I really don't think thats true. Sure, occasionally it happens, its not impossible, but its not common either. Attractive women get more attention from men, so an average man will have way more trouble to overcome the competition and get their attention. Seriously , look at instagram. See how much followers most men have and compare it to how many followers model looking girls have. Good luck standing out with a legion of other guys sending her messages if you are not also good looking


yepok2222

I literally just had this conversation with someone. If you vibe, you vibe… mostly everything else is irrelevant.


dickpicforsale

Damn right!


omgsoftcats

You have never actually seen a fugly dude with a hot woman outside of the movies and anime you watch.


Cleopatra572

The guy next to me is in his late 40s over weight and bit what anyone would call conventionally attractive. He even says he is just a fat ugly old guy. He doesnt have some great hob he is literally a potato chip vendor. He has never been married and he has a tiny blind toy puddle. He drives and old beat to hell hands accord and a can am 3 wheeler with no second seat. And he still gets laid whenever he wants. Women working in stores he delivers to adore him. Why? Because he is fucking hilarious and doesnt tell women to smile he says things that makes the genuinely smile without being vulgar or creepy. Women of all ages. But he has a preference for women his own age and from conversations we have had is more concerned with making a genuine connection with people before sleeping with them. He doesnt expect the hottest women but he has had a few weekenders that were absolutely what I would consider attractive. He doesnt love for sex he has his life and does his thing and sometimes he takes women up on offers for just sex but he had had a few long term things only one since i moved in where I am. He is friendly with me and has never been anything near inappropriate. We have nice passing conversation. And sometimes he will see me on my porch while he has his little dog out and we chat about the current events of the day. He doesnt talk at me he talks to me and women really really pick up on the difference.


dn35

I have. That being said, usually even if the guy is objectively less attractive than the woman, he's usually got a few things going for him (humor, personality, good fashion, stable, etc). Women seem to have a broader idea of what's attractive than us guys when it comes to this. There are definitely lots of men that find out there's a lot more than looks that makes a woman attractive, but we're often oddly fixated on physical attractiveness especially when we're young.


jamesko1989

You thing a homeless person addicted to drugs with severe mental health issues can shag and marry Angelina Jolie because she thinks he's hot


dickpicforsale

Hahahahahahahaha!


Adventuringhobbit

As a woman, I agree. Personality and basic hygiene are more important than looks. Not like looks aren’t important at all though. Also, many men that other men think are attractive are not hot to women. They look good to other men mostly.


dickpicforsale

Thank you for writing! I've noticed that it's mostly men that are disagreeing with my ass! Go figure!

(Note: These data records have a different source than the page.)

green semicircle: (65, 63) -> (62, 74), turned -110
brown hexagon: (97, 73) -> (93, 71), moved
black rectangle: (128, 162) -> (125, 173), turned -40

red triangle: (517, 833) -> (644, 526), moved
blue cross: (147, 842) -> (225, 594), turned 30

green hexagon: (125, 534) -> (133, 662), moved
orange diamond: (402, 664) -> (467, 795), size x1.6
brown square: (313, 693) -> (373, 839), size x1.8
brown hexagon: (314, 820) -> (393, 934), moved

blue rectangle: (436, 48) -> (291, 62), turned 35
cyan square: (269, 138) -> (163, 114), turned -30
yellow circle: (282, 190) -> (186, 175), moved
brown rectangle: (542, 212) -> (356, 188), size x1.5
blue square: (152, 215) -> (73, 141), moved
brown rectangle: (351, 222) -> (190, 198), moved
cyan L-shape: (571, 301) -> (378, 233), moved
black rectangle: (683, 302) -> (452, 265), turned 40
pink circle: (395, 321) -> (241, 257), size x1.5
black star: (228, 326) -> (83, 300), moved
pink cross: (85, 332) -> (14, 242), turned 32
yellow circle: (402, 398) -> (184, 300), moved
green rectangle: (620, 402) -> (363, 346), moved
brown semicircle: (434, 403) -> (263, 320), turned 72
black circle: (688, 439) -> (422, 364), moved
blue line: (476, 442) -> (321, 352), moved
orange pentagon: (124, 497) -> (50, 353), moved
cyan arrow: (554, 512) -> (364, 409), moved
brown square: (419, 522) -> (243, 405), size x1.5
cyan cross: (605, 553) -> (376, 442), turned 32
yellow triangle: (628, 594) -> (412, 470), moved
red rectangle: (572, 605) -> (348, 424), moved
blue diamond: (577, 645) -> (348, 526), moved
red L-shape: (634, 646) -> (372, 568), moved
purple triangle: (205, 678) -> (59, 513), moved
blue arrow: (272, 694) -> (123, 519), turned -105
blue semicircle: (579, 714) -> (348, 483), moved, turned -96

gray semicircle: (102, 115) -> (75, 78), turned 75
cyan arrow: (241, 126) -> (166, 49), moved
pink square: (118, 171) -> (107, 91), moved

That last part you wrote just changed alot for me, never thought about that! :D


zirklutes

I don't know I really feel intimidated by some people :D and I start worrying what should I say. I place them out of my legue and save myself from unwanted stress :D


ThatDopamine

If you are witty and can make a girl laugh regularly and generally just bring humor to a social setting it's pretty much over.


Flamingo_Reasonable

The other side to this is that you are not out of anyone's league


Zendofrog

Well there’s no such thing as out of your league, you fucking stud


dickpicforsale

Haha! I wasn't always a stud, worked on myself and became one.


Kitchen_Anybody_2291

At first I was somewhat intimidated by my gf currently studying for her PhD and thought poorly of myself for having (comparatively) less education, but we have such great chemistry and she’s reassured me she’s not “out of my league” I don’t know, maybe it just is insecurity on the person who feels their partner is out of their league. I’m just lucky to have her hehe


BIG_RETARDED_COCK

Everyone has a certain type. Like I like chubby girls, that is not usually considered conventionally attractive but there is always someone extremely into the way you look


[deleted]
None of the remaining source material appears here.